Peut-être Osée est-il celui des messagers d'En-Haut qui nous touche le plus, du fait que sa destinée d'homme reflète, incarne, reproduit, d'une manière continue et jusque dans l'intimité considérée par tous comme la plus chère, le message que comporte la mission dont l'Éternel l'a investi. Disons plus : dans la mesure où la Bible marque le cheminement, souvent incertain et confus, de la Loi de vérité à travers les impuretés et les mensonges inhérents à l'histoire des hommes - dans la mesure aussi où le peuple juif a été chargé au Sinaï de manifester à la fois la perfection de la Tora et les impuretés successives à travers lesquelles celle-ci doit malgré tout s'affirmer - Osée, prophète mineur, peut être considéré comme le plus « biblique », le plus Juif des prophètes.
De là, l'extraordinaire résonance du drame personnel qu'il vit : les évangélistes Matthieu (chap. 2, vers. 15 et chap. 9, vers. 1 3; cf. OSÉE, chap. 1 1 , vers. 1 et chap. 6, vers. 6) et Luc (chap. 23, vers. 30; cf. OSÉE, chap. 10, vers. 8) la citeront pour l'enseignement qu'il donne... Saint Paul, dans l'épitre aux Romains (chap. 9, vers. 25; cf. OSÉE, chap. 2, vers. 1 et 25), pour celui qu'il « vit », en évoquant le moment la plus pathétique du scandale auquel l'a voué la volonté du Seigneur.
Ce petit prophète sans éclat particulier s'est offert, comme l'ont fait tant d'hommes prédestinés, d'Abraham prêt à immoler son fils jusqu'à Moïse acceptant de mourir au seuil de la Terre promise, en sacrifice expiatoire pour les péchés de son peuple. On n'est jamais l'homme de Dieu sans exposer quelqu'un de ses avantages ou de ses affections humaines. Abraham offre son enfant, comme Moïse sa gloire, comme plus tard Jésus sa vie.
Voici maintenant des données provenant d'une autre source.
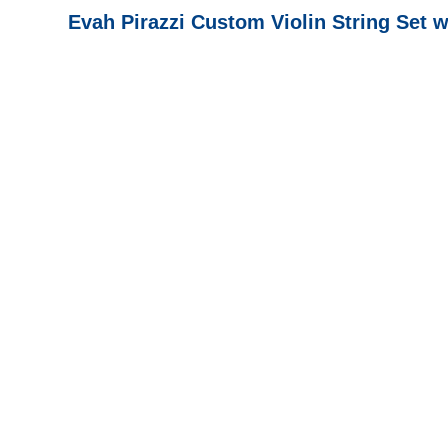
Evah Pirazzi Custom Violin String Set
Ni Sinaï, ni Golgotha les misères d'une vie obscure
Mais ce qui caractérise Osée, c'est que, pour accéder au sacrifice, il ne connaît nulle élévation, nulle compensation divine à son infortune terrestre. Au lieu d'éprouver les gloires ou les souffrances surhumaines d'un drame vécu en un des hauts lieux de l'histoire, Sinaï ou Golgotha, c'est dans le sain de sa famille, entre les murs de sa maison, auprès de sa couche souillée, qu'il cherchera les voies de l'expiation.
Voulant racheter un peuple lourd de péchés, perdu de vices, il épouse une femme indigne, dont l'attitude à son égard symbolise et incarne celle du peuple tout entier à l'égard du Créateur. Dans les moments où Israël se détourne de Dieu, Osée subit les pires outrages dans sa dignité d'époux : il endosse la paternité d'enfants qui ne sont pas de lui, Dans les moments où, au contraire, Israël revient à Dieu, Osée retrouve à son foyer l'honneur et le bonheur que méritent ses vertus.
L'anecdote, si on l'isole, peut sembler mince et vulgaire: pour certains même, graveleuse. Mais elle apparaît exemplaire de la destinée d'Israël, par ce souci qu'a le prophète d'attirer sur lui, sans espoir de compensation, les formes les plus humaines et les plus humbles de la douleur. Le fait qu'Osée, en agissant ainsi, laisse gâcher son unique existence terrestre, la fait que chaque jour qui passe, en lui apportant honte et colère, constitue un instant irréversible et d'autant plus irremplaçable sur la route de la vie - cette route qui pour les hommes ne comporte pas de retour - permet de comparer la leçon de cette existence pitoyable à celle de tant de grands serviteurs de Dieu, dont la vie culmine en apothéoses. C'est en s'exposant aux impuretés de la chair, c'est en s'enfonçant dans la boue des médiocrités quotidiennes, qu'Osée remplit sa mission et son devoir envers Dieu.
Ce drame éternel de l'amour déçu et trompé s'inscrit dans le recueil biblique et dans la liturgie juive, à côté de tous les chants de volupté et de passion par lesquels la tradition figure les rapports de l'Éternel avec son peuple. Mais, tandis que le Cantique des cantiques, pour ne citer qu'un exemple, exprime l'exaltation sublime qui accompagne de tels transports, il appartenait à Osée, petit prophète en Israël, époux incompris et bafoué, de montrer que l'amour a ses revers, ses dangers, ses troubles, et ses risques de souillure, qu'il soit humain ou divin.